Entre a Civilização e o Mal, entre a Democracia e a Tirania, Portugal escolheu... a neutralidade. Sabemos, claro, que a história não foi assim tão simples, que nos bastidores o funambulismo (eventualmente brilhante) foi mais do que muito, que as necessidades de sobrevivência do regime não deixavam muitas opções, que a partir de certa altura a "neutralidade" foi mais uma "não-beligerância", o que não quer dizer exactamente o mesmo. Mas persistiu, durante e depois da II Guerra, o culto da neutralidade portuguesa ("escrupulosa e honrada", como se ouve no filme de João Canijo) enquanto virtude suprema, parte, ainda, de uma história de predestinação e privilégio.



Décadas depois, os mais novos ainda ouviam esta cantiga da boca dos mais velhos.

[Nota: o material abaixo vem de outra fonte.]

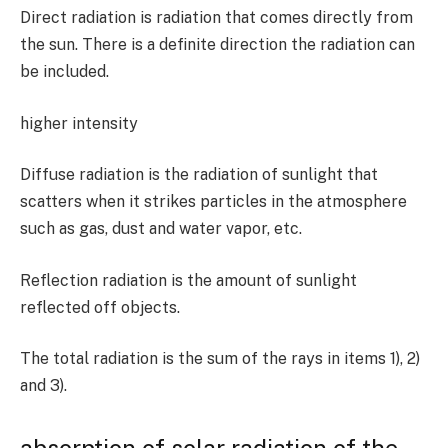
Direct radiation is radiation that comes directly from
the sun. There is a definite direction the radiation can
be included.
higher intensity
Diffuse radiation is the radiation of sunlight that
scatters when it strikes particles in the atmosphere
such as gas, dust and water vapor, etc.
Reflection radiation is the amount of sunlight
reflected off objects.
The total radiation is the sum of the rays in items
1)
,
2)
and
3).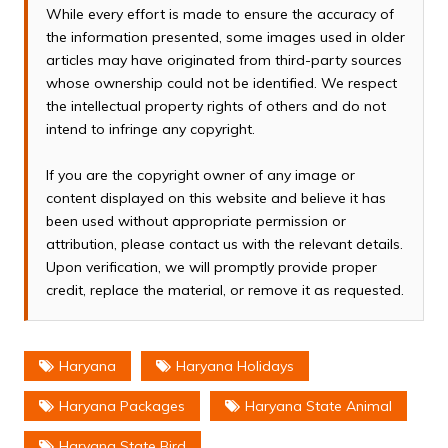
While every effort is made to ensure the accuracy of
the information presented, some images used in older
articles may have originated from third-party sources
whose ownership could not be identified. We respect
the intellectual property rights of others and do not
intend to infringe any copyright.
If you are the copyright owner of any image or
content displayed on this website and believe it has
been used without appropriate permission or
attribution, please contact us with the relevant details.
Upon verification, we will promptly provide proper
credit, replace the material, or remove it as requested.
Haryana
Haryana Holidays
Haryana Packages
Haryana State Animal
Haryana State Bird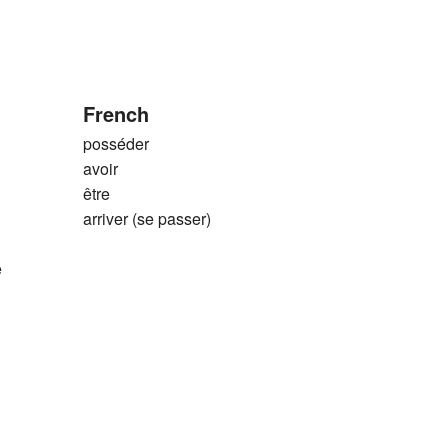
French
posséder
avoir
être
arriver (se passer)
e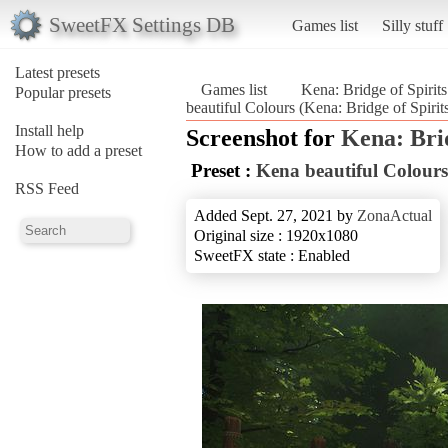
SweetFX Settings DB
Games list
Silly stuff
Latest presets
Games list
Kena: Bridge of Spirits
Popular presets
beautiful Colours (Kena: Bridge of Spirit
Install help
Screenshot for
Kena: Brid
How to add a preset
Preset :
Kena beautiful Colours
RSS Feed
Added Sept. 27, 2021 by
ZonaActual
Original size : 1920x1080
SweetFX state : Enabled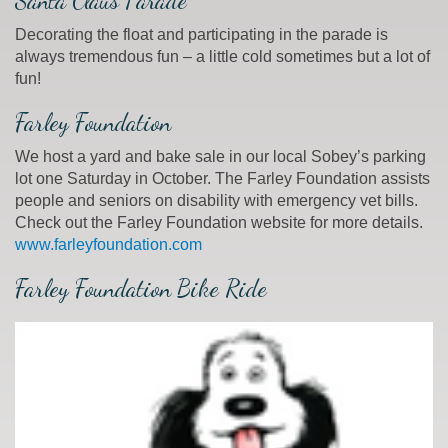
Santa Claus Parade
Decorating the float and participating in the parade is
always tremendous fun – a little cold sometimes but a lot of
fun!
Farley Foundation
We host a yard and bake sale in our local Sobey’s parking
lot one Saturday in October. The Farley Foundation assists
people and seniors on disability with emergency vet bills.
Check out the Farley Foundation website for more details.
www.farleyfoundation.com
Farley Foundation Bike Ride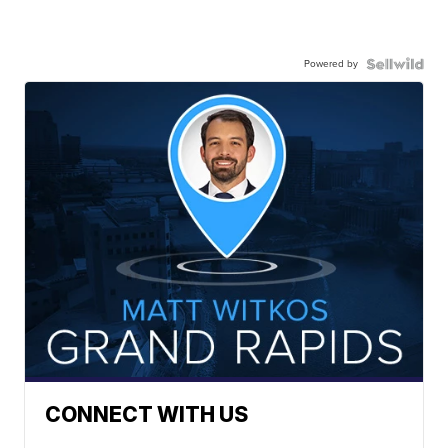
Powered by
CONNECT WITH US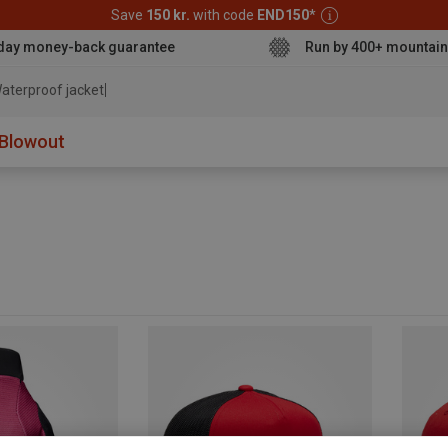
Save
150 kr.
with code
END150
*
day money-back guarantee
Run by 400+ mountain
aterproof jacket
Blowout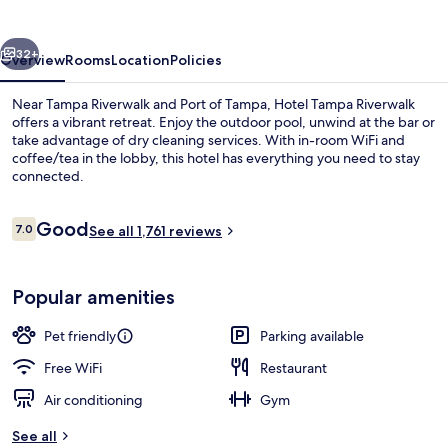
vious
Next
32+
Overview
Rooms
Location
Policies
Near Tampa Riverwalk and Port of Tampa, Hotel Tampa Riverwalk
offers a vibrant retreat. Enjoy the outdoor pool, unwind at the bar or
take advantage of dry cleaning services. With in-room WiFi and
coffee/tea in the lobby, this hotel has everything you need to stay
connected.
Reviews
Good
7.0
See all 1,761 reviews
7.0 out of 10
View from room
Popular amenities
Pet friendly
Parking available
Free WiFi
Restaurant
Air conditioning
Gym
See all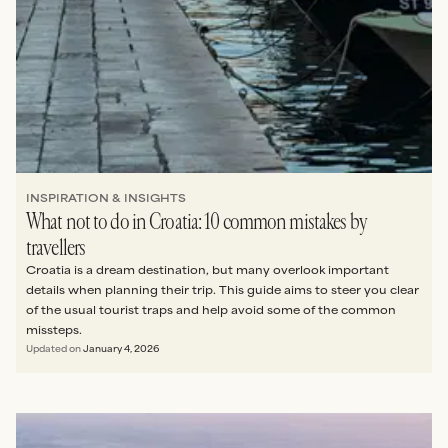
INSPIRATION & INSIGHTS
What not to do in Croatia: 10 common mistakes by
travellers
Croatia is a dream destination, but many overlook important
details when planning their trip. This guide aims to steer you clear
of the usual tourist traps and help avoid some of the common
missteps.
Updated on
January 4, 2026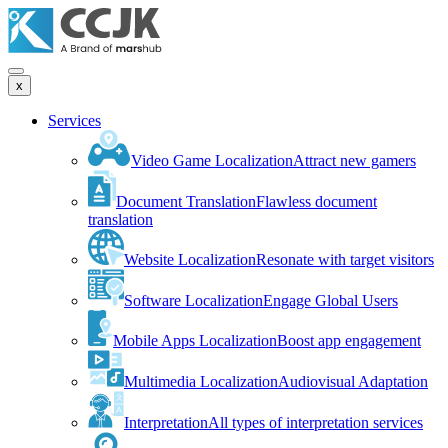
x
Services
Video Game Localization
Attract new gamers
Document Translation
Flawless document
translation
Website Localization
Resonate with target visitors
Software Localization
Engage Global Users
Mobile Apps Localization
Boost app engagement
Multimedia Localization
Audiovisual Adaptation
Interpretation
All types of interpretation services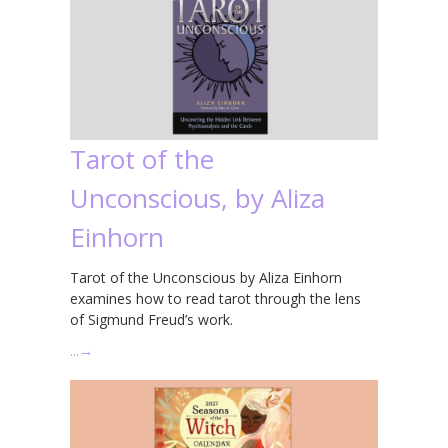
Tarot of the
Unconscious, by Aliza
Einhorn
Tarot of the Unconscious by Aliza Einhorn
examines how to read tarot through the lens
of Sigmund Freud’s work.
…
→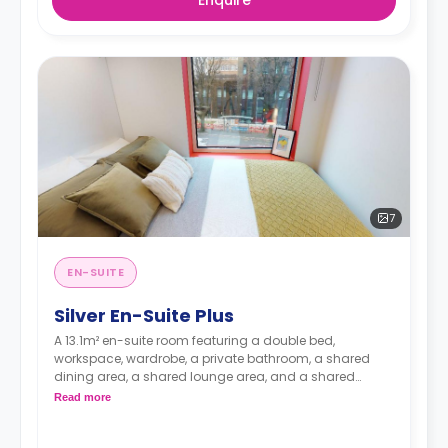
7
EN-SUITE
Silver En-Suite Plus
A 13.1m² en-suite room featuring a double bed,
workspace, wardrobe, a private bathroom, a shared
dining area, a shared lounge area, and a shared
kitchen. Located on floors 9-14
Read more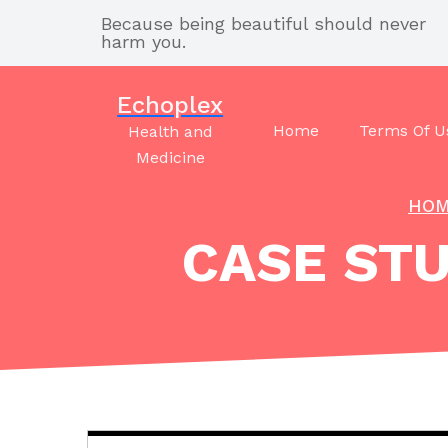
Skip
Because being beautiful should never
to
harm you.
content
Echoplex
Home
Terms Of U
Health and
Medicine
HO
CASE STU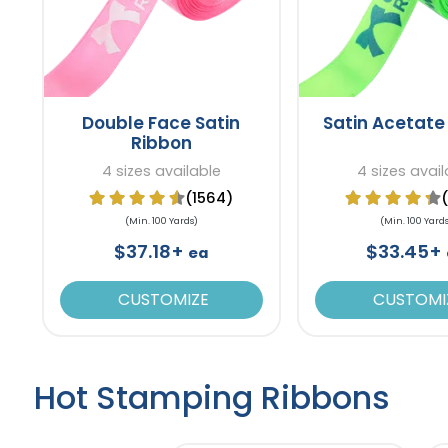
Double Face Satin
Satin Acetate
Ribbon
4 sizes available
4 sizes avai
(1564)
(Min. 100 Yards)
(Min. 100 Yard
$37.18+
$33.45+
ea
CUSTOMIZE
CUSTOMI
Hot Stamping Ribbons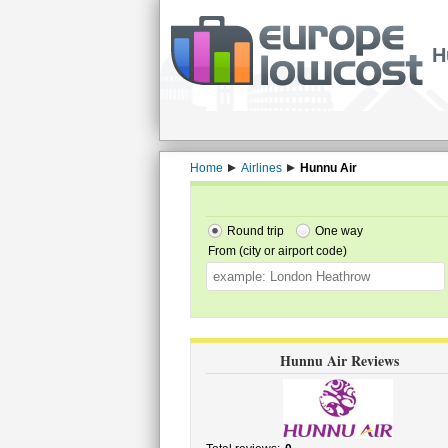
H
Home
Airlines
Hunnu Air
Round trip
One way
From (city or airport code)
Hunnu Air Reviews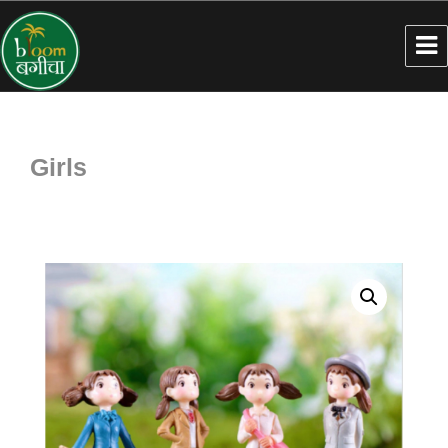
Girls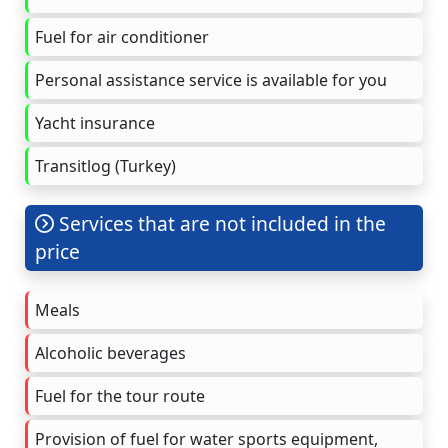
Fuel for air conditioner
Personal assistance service is available for you
Yacht insurance
Transitlog (Turkey)
Services that are not included in the
price
Meals
Alcoholic beverages
Fuel for the tour route
Provision of fuel for water sports equipment,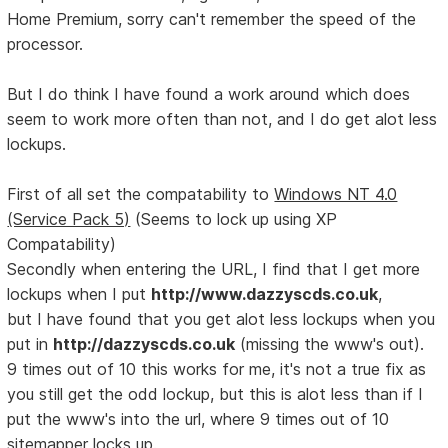
Home Premium, sorry can't remember the speed of the
processor.
But I do think I have found a work around which does
seem to work more often than not, and I do get alot less
lockups.
First of all set the compatability to
Windows NT 4.0
(Service Pack 5)
(Seems to lock up using XP
Compatability)
Secondly when entering the URL, I find that I get more
lockups when I put
http://www.dazzyscds.co.uk
,
but I have found that you get alot less lockups when you
put in
http://dazzyscds.co.uk
(missing the www's out).
9 times out of 10 this works for me, it's not a true fix as
you still get the odd lockup, but this is alot less than if I
put the www's into the url, where 9 times out of 10
sitemapper locks up.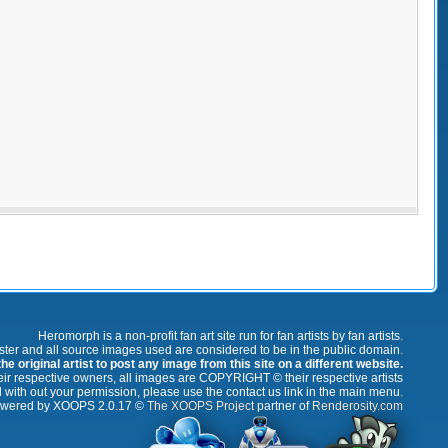
Heromorph is a non-profit fan art site run for fan artists by fan artists.
oster and all source images used are considered to be in the public domain.
e original artist to post any image from this site on a different website.
r respective owners, all images are COPYRIGHT © their respective artists
 with out your permission, please use the contact us link in the main menu.
wered by XOOPS 2.0.17 ©
The XOOPS Project
partner of
Renderosity.com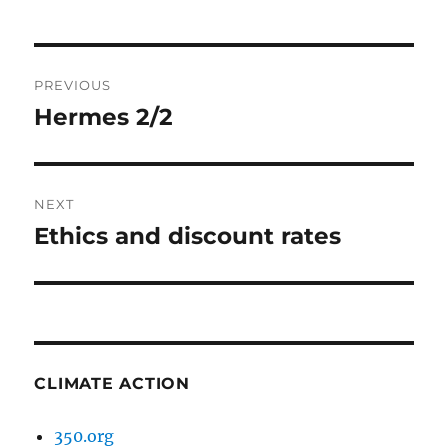
Post
PREVIOUS
navigation
Hermes 2/2
Previous
post:
NEXT
Ethics and discount rates
Next
post:
CLIMATE ACTION
350.org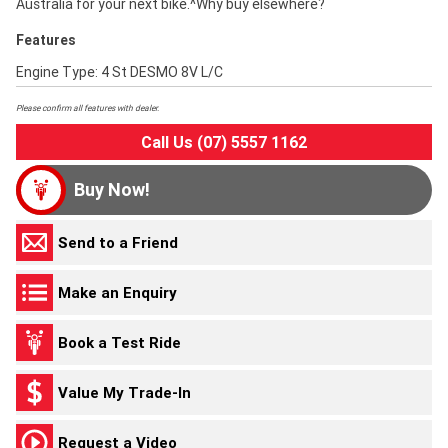
Australia for your next bike.^Why buy elsewhere?
Features
Engine Type: 4 St DESMO 8V L/C
Please confirm all features with dealer.
Call Us (07) 5557 1162
Buy Now!
Send to a Friend
Make an Enquiry
Book a Test Ride
Value My Trade-In
Request a Video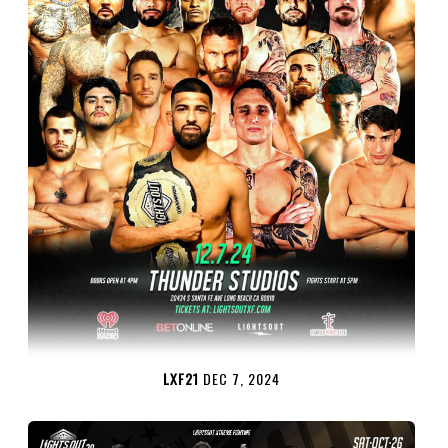
LXF21
DEC 7, 2024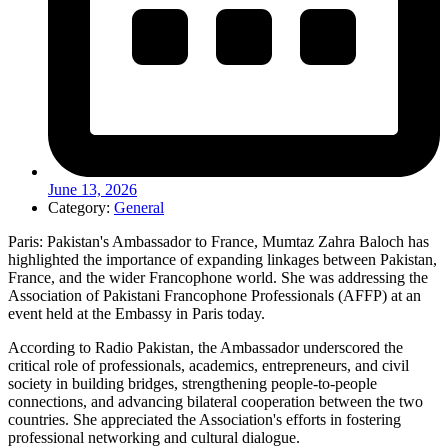
June 13, 2026
Category:
General
Paris: Pakistan's Ambassador to France, Mumtaz Zahra Baloch has
highlighted the importance of expanding linkages between Pakistan,
France, and the wider Francophone world. She was addressing the
Association of Pakistani Francophone Professionals (AFFP) at an
event held at the Embassy in Paris today.
According to Radio Pakistan, the Ambassador underscored the
critical role of professionals, academics, entrepreneurs, and civil
society in building bridges, strengthening people-to-people
connections, and advancing bilateral cooperation between the two
countries. She appreciated the Association's efforts in fostering
professional networking and cultural dialogue.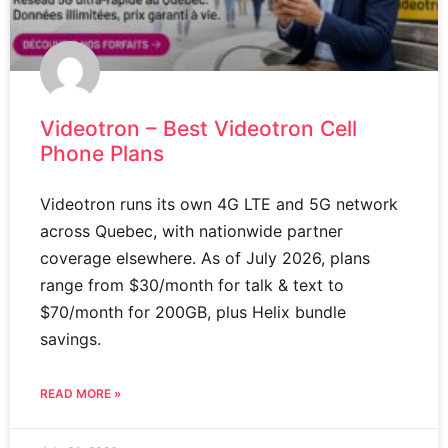
Videotron – Best Videotron Cell
Phone Plans
Videotron runs its own 4G LTE and 5G network
across Quebec, with nationwide partner
coverage elsewhere. As of July 2026, plans
range from $30/month for talk & text to
$70/month for 200GB, plus Helix bundle
savings.
READ MORE »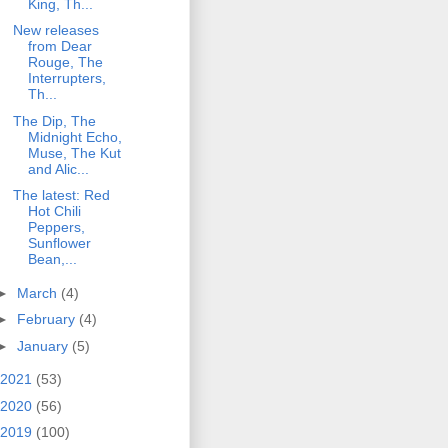
King, Th...
New releases
from Dear
Rouge, The
Interrupters,
Th...
The Dip, The
Midnight Echo,
Muse, The Kut
and Alic...
The latest: Red
Hot Chili
Peppers,
Sunflower
Bean,...
►
March
(4)
►
February
(4)
►
January
(5)
2021
(53)
2020
(56)
2019
(100)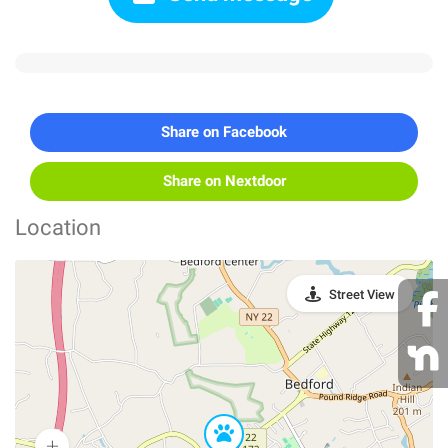
Share on Facebook
Share on Nextdoor
Location
Street View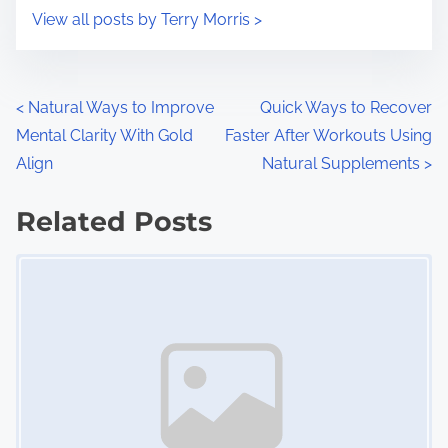
i
s
View all posts by Terry Morris >
m
t
e
o
n
P
<
Natural Ways to Improve
Quick Ways to Recover
:
Mental Clarity With Gold
Faster After Workouts Using
o
Align
Natural Supplements
>
s
Related Posts
t
Image Placeholder
s
n
a
v
i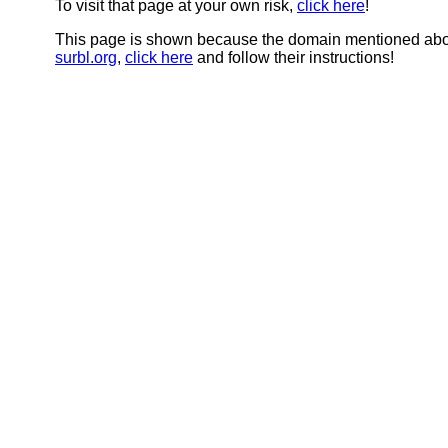
To visit that page at your own risk,
click here
!
This page is shown because the domain mentioned abov
surbl.org
,
click here
and follow their instructions!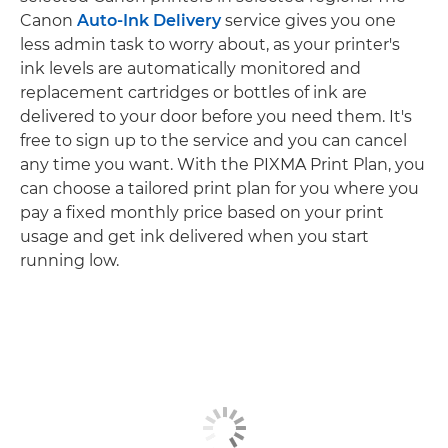
Canon
Auto-Ink Delivery
service gives you one
less admin task to worry about, as your printer's
ink levels are automatically monitored and
replacement cartridges or bottles of ink are
delivered to your door before you need them. It's
free to sign up to the service and you can cancel
any time you want. With the PIXMA Print Plan, you
can choose a tailored print plan for you where you
pay a fixed monthly price based on your print
usage and get ink delivered when you start
running low.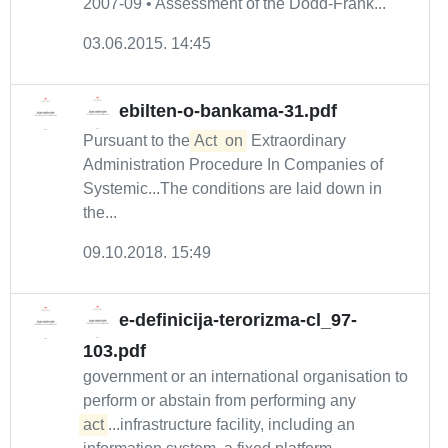
2007-09 • Assessment of the Dodd-Frank...
03.06.2015. 14:45
ebilten-o-bankama-31.pdf
Pursuant to the
Act
on
Extraordinary
Administration Procedure In Companies of
Systemic...The conditions are laid down in
the...
09.10.2018. 15:49
e-definicija-terorizma-cl_97-
103.pdf
government or an international organisation to
perform or abstain from performing any
act
...infrastructure facility, including an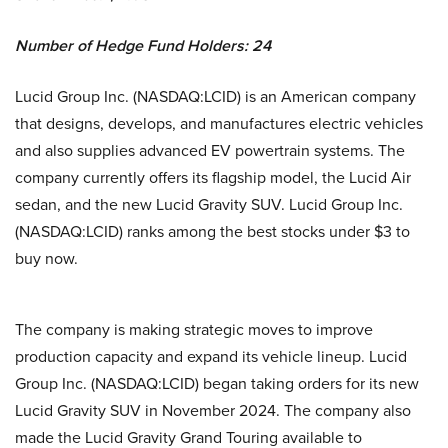
Number of Hedge Fund Holders: 24
Lucid Group Inc. (NASDAQ:LCID) is an American company
that designs, develops, and manufactures electric vehicles
and also supplies advanced EV powertrain systems. The
company currently offers its flagship model, the Lucid Air
sedan, and the new Lucid Gravity SUV. Lucid Group Inc.
(NASDAQ:LCID) ranks among the best stocks under $3 to
buy now.
The company is making strategic moves to improve
production capacity and expand its vehicle lineup. Lucid
Group Inc. (NASDAQ:LCID) began taking orders for its new
Lucid Gravity SUV in November 2024. The company also
made the Lucid Gravity Grand Touring available to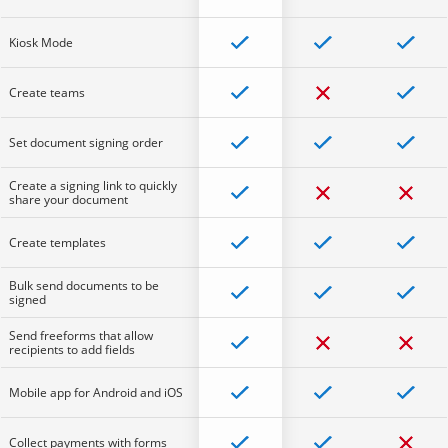
Kiosk Mode
Create teams
Set document signing order
Create a signing link to quickly
share your document
Create templates
Bulk send documents to be
signed
Send freeforms that allow
recipients to add fields
Mobile app for Android and iOS
Collect payments with forms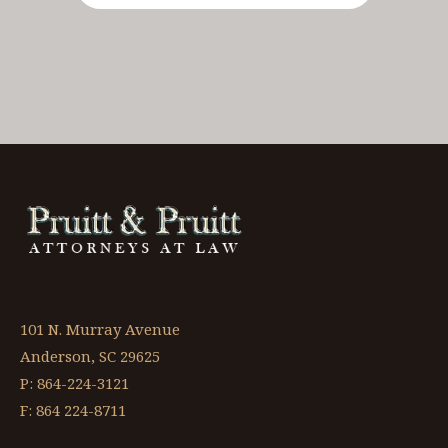
101 N. Murray Avenue
Anderson, SC 29625
P: 864-224-3121
F: 864 224-8711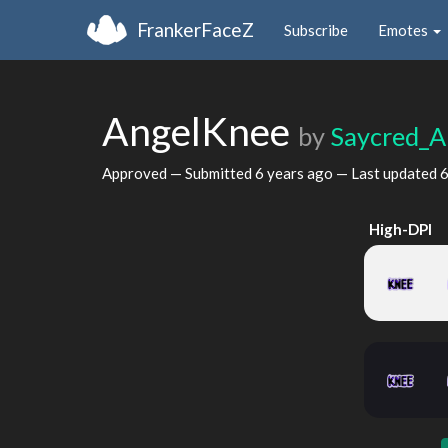
FrankerFaceZ
Subscribe
Emotes
AngelKnee
by
Saycred_A
Approved — Submitted
6 years ago
— Last updated
6
High-DPI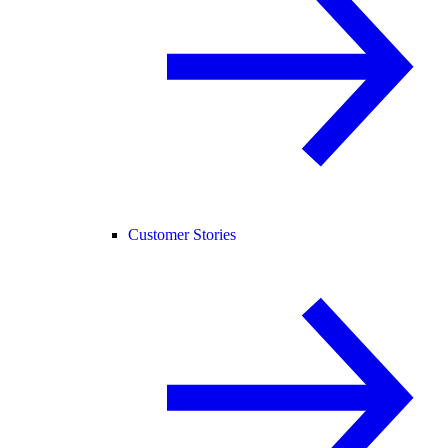
Customer Stories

E, comodamente nascidos décadas depois do conflito, embrenhados na leitura de histórias da II Guerra, desconhecedores das subtilezas da posição portuguesa na geo-estratégia da altura, impunha-se-lhes a questão moral que cobria a neutralidade com uma tonalidade ligeiramente abjecta: é que mesmo a escolha do Mal e da Tirania teria sido mais fácil de entender, ao menos tratar-se-ia de um compromisso claro. Não são outras as questões desta "Fantasia Lusitana" de João Canijo. A partir de imagens de arquivo, um retrato de Portugal durante a guerra, durante a neutralidade. Grandes e pequenas celebrações, um quotidiano mais ou menos extraordinário que se tentava manter tão... ordinário quanto fosse possível. Portugal como ilha, pedaço feito de ordem e calma, parêntesis num mundo a ferro e fogo. O trabalho de Canijo com o material que pesquisou nos arquivos é sobretudo uma bela operação de compilação, com o mérito de agir sobre os documentos - em grande maioria, documentos "oficiais", produzidos para filmes de actualidades, naturalmente com o alto patrocínio da propaganda de Estado - de maneira subtil, sem os forçar e sem os caricaturar. Porque, na verdade, já lá estava tudo: se o filme de Canijo tem um discurso sobre a neutralidade, suas razões e virtudes, esse discurso constrói-se a partir dos discursos da época, das justificações oficiais e providenciais, das loas a Carmona e a Salazar, da construção da ideia de uma neutralidade "merecida" (expressão que a locução de época refere insistentemente) que faz da II Guerra um castigo que outros povos, menos "merecedores", não souberam evitar. Tudo isso está lá, na origem, mais aquilo que sempre espanta nos noticiários e actualidades portuguesas do tempo da guerra: a indiferença descomprometida, a alegria esforçada, a entropia isolacionista, a fantasia (lusitana) da predestinação.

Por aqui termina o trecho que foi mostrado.